Ia mendengar suara marni mengerang kesakitan. Suaranya begitu keras merintih membuat semua orang pasti iba mendengarnya. Amar masih diam tak bergeming. Lelaki itu tak berani keluar, sesuai pesan Sri.
"Jangan keluar dari kolong jika kamu ingin selamat!"

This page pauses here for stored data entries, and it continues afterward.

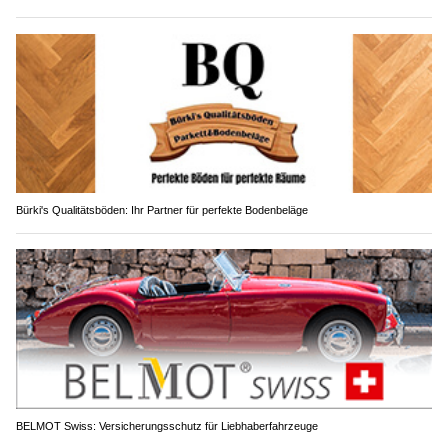
Bürki's Qualitätsböden: Ihr Partner für perfekte Bodenbeläge
BELMOT Swiss: Versicherungsschutz für Liebhaberfahrzeuge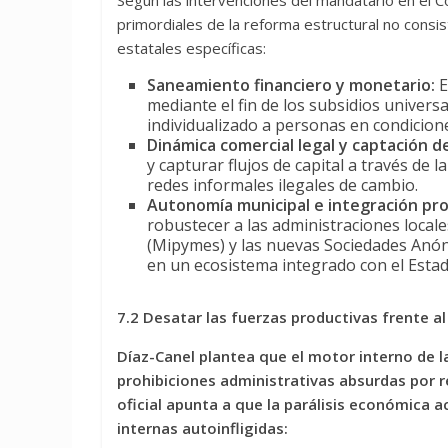
Según las intervenciones del mandatario en el C
primordiales de la reforma estructural no consis
estatales específicas:
Saneamiento financiero y monetario:
E
mediante el fin de los subsidios univers
individualizado a personas en condicion
Dinámica comercial legal y captación de
y capturar flujos de capital a través de 
redes informales ilegales de cambio.
Autonomía municipal e integración pro
robustecer a las administraciones local
(Mipymes) y las nuevas Sociedades Anón
en un ecosistema integrado con el Estad
7.2 Desatar las fuerzas productivas frente al
Díaz-Canel plantea que el motor interno de l
prohibiciones administrativas absurdas por r
oficial apunta a que la parálisis económica ac
internas autoinfligidas:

Sementara itu tubuh Marni menggeliat seperti hendak mengeluarkan sesuatu dibarengi dengan suara rintihan kesakitan wanita itu. Setiap orang yang melihat kondisi Marni pasti akan iba dan menolongnya. Namun siapa sangka siapa pun yang mendekat ataupun menolongnya pasti akan mati.
Tiba-tiba beberapa kelabang dan ular berbisa keluar dari tanda lahir Marni. Satu persatu binatang berbisa itu turun dari tubuh Marni dan mendekati Amar.
Amar begitu ketakutan saat melihat puluhan bahkan ratusan kelabang dan ular berbisa mengepungnya.
Ia tahu ia tidak akan bisa menghabisi makhluk itu dengan pisau di tangannya.
Satu-satunya cara untuk menyelamatkan diri dari serbuan binatang itu ialah dengan meninggalkan kamarnya.
Amarpun membunuh satu persatu binatang yang hendak menyerangnya. Ia buru-buru keluar dari kolong tempat tidurnya untuk melarikan diri. Namun ia lupa jika kunci kamarnya ia letakan dibawah bantal tempat tidurnya. Mau tidak mau ia harus mengambilnya di kasur. Saat ia hendak mengambil kunci itu tubuhnya tiba-tiba membeku melihat sosok Kala Jengking raksasa yang keluar dari tubuh Istrinya.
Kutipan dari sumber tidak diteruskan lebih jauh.